The Administrator of the Attorney Registration and Disciplinary Commission filed a three-count complaint before the Commission charging respondent, Paul Schneider, with professional misconduct. Count I alleged that respondent represented clients with conflicting interests in a criminal case, and counseled certain clients to provide false information to the prosecuting attorney. Counts II and III charged him with neglect in handling legal matters entrusted to him. The Hearing Board found respondent guilty of all three counts and recommended that he be suspended from the practice of law for a period of three years, and until further order of the court. Both the Administrator and respondent filed exceptions with the Review Board, which adopted the findings of the Hearing Board but recommended that respondent be disbarred.
Two issues are raised on appeal: (1) Were the allegations contained in count I proved by clear and convincing evidence? (2) Is disbarrment an appropriate sanction under the circumstances of this case?

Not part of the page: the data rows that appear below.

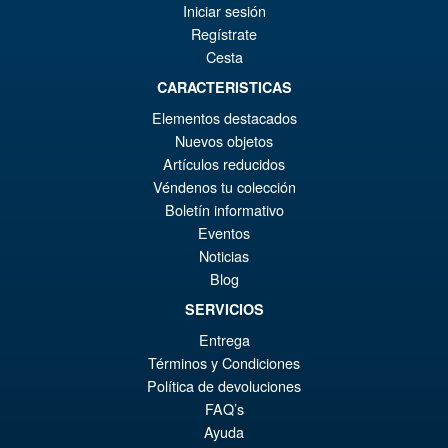
€7
Iniciar sesión
Regístrate
Cesta
€86.05
CARACTERISTICAS
El
€73.71
Elementos destacados
pr
El
Nuevos objetos
PRE ORDENA
or
pr
Artículos reducidos
Véndenos tu colección
er
ac
Boletín informativo
S.H.MonsterArts Godzilla
¡Oferta!
€8
es
Minus Zero (2026) Godzilla
Eventos
Action Figure
€7
Noticias
Blog
SERVICIOS
€129.08
Entrega
El
€110.59
Términos y Condiciones
pr
El
Política de devoluciones
PRE ORDENA
FAQ’s
or
pr
Ayuda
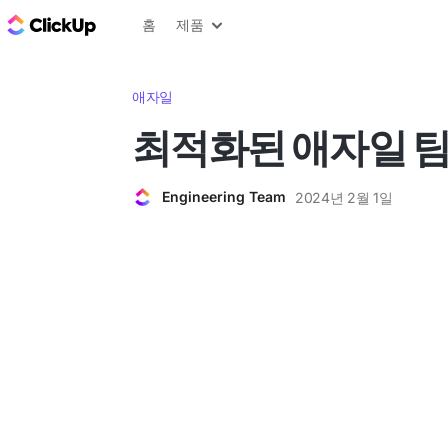
ClickUp 블로그
홈
제품
애자일
최적화된 애자일 팀
Engineering Team
2024년 2월 1일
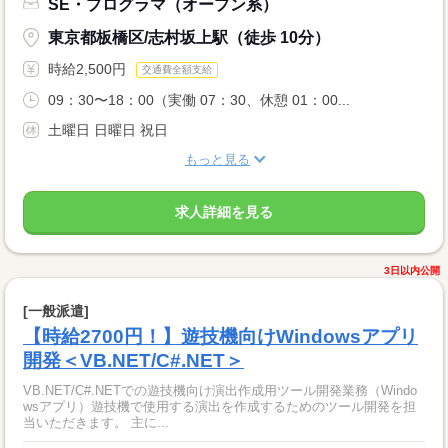
SE・プログラマ（オープン系）
東京都板橋区/志村坂上駅（徒歩 10分）
時給2,500円
交通費全額支給
09：30〜18：00（実働 07：30、休憩 01：00...
土曜日 日曜日 祝日
もっと見る
求人詳細を見る
3日以内公開
[一般派遣]
【時給2700円！】遊技機向けWindowsアプリ
開発＜VB.NET/C#.NET＞
VB.NET/C#.NETでの遊技機向け演出作成用ツール開発業務（Windo
wsアプリ）遊技機で使用する演出を作成するためのツール開発を担
当いただきます。 主に...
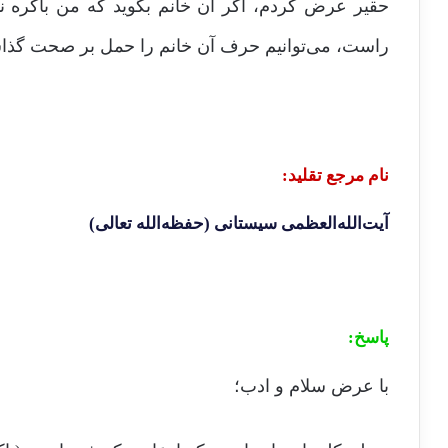
حقیر عرض کردم، اگر آن خانم بگوید که من باکره نب
راست، می‌توانیم حرف آن خانم را حمل بر صحت گذاشت
نام مرجع تقلید:
آیت‌الله‌العظمی سیستانی (حفظه‌الله تعالی)
پاسخ:
با عرض سلام و ادب؛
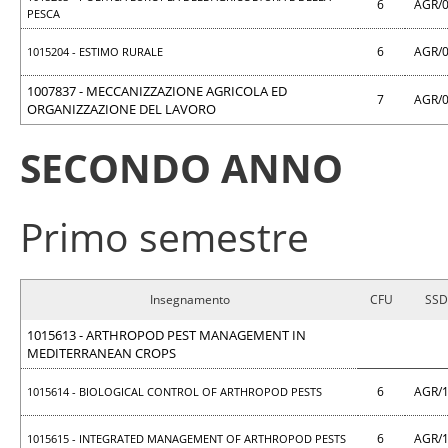
6
AGR/
PESCA
6
AGR/
1015204 - ESTIMO RURALE
1007837 - MECCANIZZAZIONE AGRICOLA ED
7
AGR/
ORGANIZZAZIONE DEL LAVORO
SECONDO ANNO
Primo semestre
Insegnamento
CFU
SSD
1015613 - ARTHROPOD PEST MANAGEMENT IN
MEDITERRANEAN CROPS
6
AGR/
1015614 - BIOLOGICAL CONTROL OF ARTHROPOD PESTS
6
AGR/
1015615 - INTEGRATED MANAGEMENT OF ARTHROPOD PESTS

The facts relevant to count I are as follows. On October 31, 1978, John Harvey, Alan Sherman and David Berta (defendants) were arrested in Milwaukee, Wisconsin, and charged with forgery in connection with a "check-kiting" scheme. Subsequent to their arrest they telephoned Joseph Kordan, who was responsible for planning, and providing the necessary funds for, the operation. Kordan then contacted respondent and requested that he investigate the nature of the charges pending against the men and the amount of their bail. Respondent interviewed Harvey and Sherman in jail that same evening and later reported the substance of that conversation to Kordan.
The following day respondent contacted Robert Lerner, a lawyer practicing criminal law in Milwaukee. Pursuant to their conversation, Lerner agreed to represent the defendants. Between November 1 and November 7, 1978, respondent and Lerner had numerous telephone conversations concerning the pending charges and strategies for bond reduction. Respondent also had frequent discussions with Kordan, during which he became apprised of Kordan's participation in the scheme.
On November 7, respondent met with Lerner at Lerner's office in Wisconsin. The purpose of the meeting was to discuss the status of the case and to visit the defendants in jail. Respondent also paid Lerner a $1,000 retainer fee which he received from Kordan. The events which transpired during the meeting, and the subsequent discussions at the jail, are in dispute.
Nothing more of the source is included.